El triunfo de Miguel fue, a no dudar, grandísimo, cuanto podía serlo en ocasión tan famosa. Se hombreaba aquel poeta principiante con su propio maestro, con el gravísimo doctor Francisco Núñez Coriano y con otros escritores de nota y autoridad. Justificado era ya el orgullo del maestro López de Hoyos. Su caro y amado discípulo daba seguro y firme el primer paso, tratando «cosas harto curiosas con delicados conceptos» y «usando de colores retóricos». Reparad en este singular elogio. Entonces, no había elegía ni canción buena si el autor no ponía en ella conceptos y colores retóricos. Recorred las obras mejores, las más celebradas y populares de fray Luis de León, apartad las estrofas en que sentís arder la misteriosa llama y hallaréis en lo demás conceptos y más conceptos.

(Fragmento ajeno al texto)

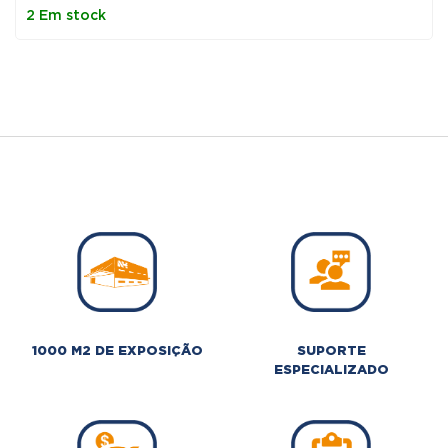
original
atual
2 Em stock
era:
é:
50,00 €.
25,00 €.
1000 M2 DE EXPOSIÇÃO
SUPORTE
ESPECIALIZADO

Así, pues, no erró ni exageró en sus alabanzas el maestro López de Hoyos: Miguel de Cervantes era ya un gran poeta que a los veinte años saltaba a la más alta cima del Parnaso. Y bueno será que ahora, pasados tres siglos y medio, hagamos memoria de sucesos más recientes y, pues Miguel se reveló como gran poeta con motivo de un funeral, no olvidemos a aquel otro poeta grande del siglo XIX, que brincó a la celebridad también a los veinte años y en un entierro. Y no será malo que comparéis la elegía de Zorrilla, del gran Zorrilla, a la muerte de Larra, con la elegía de Cervantes, de nuestro gran Cervantes, a la muerte de la reina doña Isabel de Valois. Nació Cervantes, como Zorrilla, gran poeta en verso, pero el discurso de su vida y la superioridad de su genio le forjaron gran poeta en prosa. Parad siempre la atención en esos adolescentes pálidos que leen o escriben versos al borde de las tumbas de poetas desventurados o de princesas muertas en la juventud, y no os fijéis mucho en lo que dicen, que acaso no valga nada, sino en cómo lo dicen y en cómo lo sienten. Un verso solo que en esa primera obra febril haya bueno tal vez es la llave que les abre la puerta de la inmortalidad.